• _Brief_: Any image found in the entries is to be skipped; the rest is returned word for word.
Given information Block Start
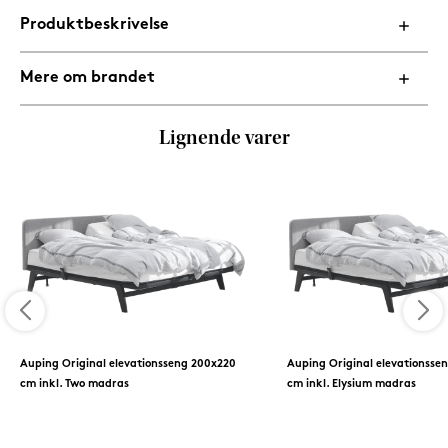
Produktbeskrivelse
Mere om brandet
Lignende varer
Auping Original elevationsseng 200x220
Auping Original elevationsse
cm inkl. Two madras
cm inkl. Elysium madras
Given information Block End
• _Output for this task_:
Produktbeskrivelse
Mere om brandet
Lignende varer
Auping Original elevationsseng 200x220
Auping Original elevationsse
cm inkl. Two madras
cm inkl. Elysium madras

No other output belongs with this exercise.